O ponto mais preocupante é a falha de funcionamento. Em vez de inflar corretamente para proteger os ocupantes, os infladores defeituosos podem explodir e lançar fragmentos metálicos dentro do carro, transformando um item de segurança em um risco fatal.
Segundo a NHTSA, os airbags envolvidos não são originais de fábrica, mas sim peças de reposição instaladas após colisões anteriores, geralmente adquiridas no mercado paralelo por serem mais baratas. Isso dificulta o controle e a rastreabilidade, já que muitos desses componentes entram no país de forma ilegal.
Os casos identificados até agora envolvem principalmente modelos como Chevrolet Malibu e Hyundai Sonata, mas as autoridades alertam que o risco pode ser mais amplo. A recomendação é clara: proprietários, especialmente de carros usados com histórico de acidente, devem verificar a procedência dos airbags e procurar oficinas autorizadas ou concessionárias.

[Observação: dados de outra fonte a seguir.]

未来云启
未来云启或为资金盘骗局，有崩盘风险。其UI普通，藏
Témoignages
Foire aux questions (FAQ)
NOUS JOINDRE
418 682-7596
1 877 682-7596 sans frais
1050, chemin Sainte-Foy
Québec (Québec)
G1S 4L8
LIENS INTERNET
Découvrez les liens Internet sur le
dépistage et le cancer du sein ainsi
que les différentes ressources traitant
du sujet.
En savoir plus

O alerta ganhou força em 2026, quando novas mortes foram registradas e a investigação foi ampliada. Agora, o governo americano discute medidas mais duras, incluindo a proibição total desses infladores, em um caso que lembra o escândalo global dos airbags da Takata Corporation, responsável por dezenas de mortes ao redor do mundo.
Na prática, o episódio reforça um ponto crítico para o consumidor: economizar em peças de segurança pode custar caro. No caso dos airbags, optar por componentes não certificados pode transformar um sistema projetado para salvar vidas em uma ameaça silenciosa.